# Cell Builder Hive



## Antero (Jan 9, 2005)

The hive consist of one or two brood boxes, excluder, and a box on top. I move two frames with young larvae and pollen from the brood area up into the top box, making sure that the queen stays in the bottom. One frame is removed from the top box, leaving an empty space between the two brood frames. The brood frames in the top box will attract nurse bees and make them go up to feed larvae. Make sure there is plenty of pollen in the top box, because the nurse bees eat pollen to be able to produce royal jelly.

Terry


----------



## Chef Isaac (Jul 26, 2004)

Can the box on top of the excludewr consistof frames of foundation? Can the set up be: 

Foundation, foundation, foundation, honey, brood and larvea, space for the cell builder frame, brood and larvea, honey, foundation, foundation?


----------



## Michael Bush (Aug 2, 2002)

A cell builder needs lots (read as many as possible) bees and I usually do them queenless.


----------



## Hook (Jun 2, 2002)

I do mine queenless to. I even do them in a five frame nuc box, with a ton of bees. It all depends on how many queens you want to raise. I can raise 5-6 easily in a 5 frame nuc, without a queen for a day, and overflowing with young bees. Once capped, off to the incubator!


----------



## Michael Bush (Aug 2, 2002)

>Can the box on top of the excludewr consistof frames of foundation?

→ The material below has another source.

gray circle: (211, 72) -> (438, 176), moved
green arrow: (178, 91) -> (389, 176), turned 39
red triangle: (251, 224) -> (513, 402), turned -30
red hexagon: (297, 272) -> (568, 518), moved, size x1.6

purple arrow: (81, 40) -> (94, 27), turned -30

I prefer just one box for the cell builder. Anything from one ten frame deep to one five frame mediums I've used. I like an eight or ten frame medium (because I run all mediums). I would not have any empty space. Mine are one box oveflowing with young bees that is set up with these frames:

Nectar- Brood- Brood- Pollen- Eggs- Cell Bar- Eggs- Pollen- Brood- Nectar. 

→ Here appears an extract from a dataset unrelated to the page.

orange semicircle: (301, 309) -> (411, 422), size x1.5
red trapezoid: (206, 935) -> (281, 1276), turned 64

If you want to replace one of the frames with a frame feeder you can do that. I shake an entire three or four box hive into the one box until the bees are piled up and spilling over. A lot of the older ones will go home anyway.


----------



## BerkeyDavid (Jan 29, 2004)

Michael do you recommend open or sealed brood? I am curious about the egg frames too.


----------



## Michael Bush (Aug 2, 2002)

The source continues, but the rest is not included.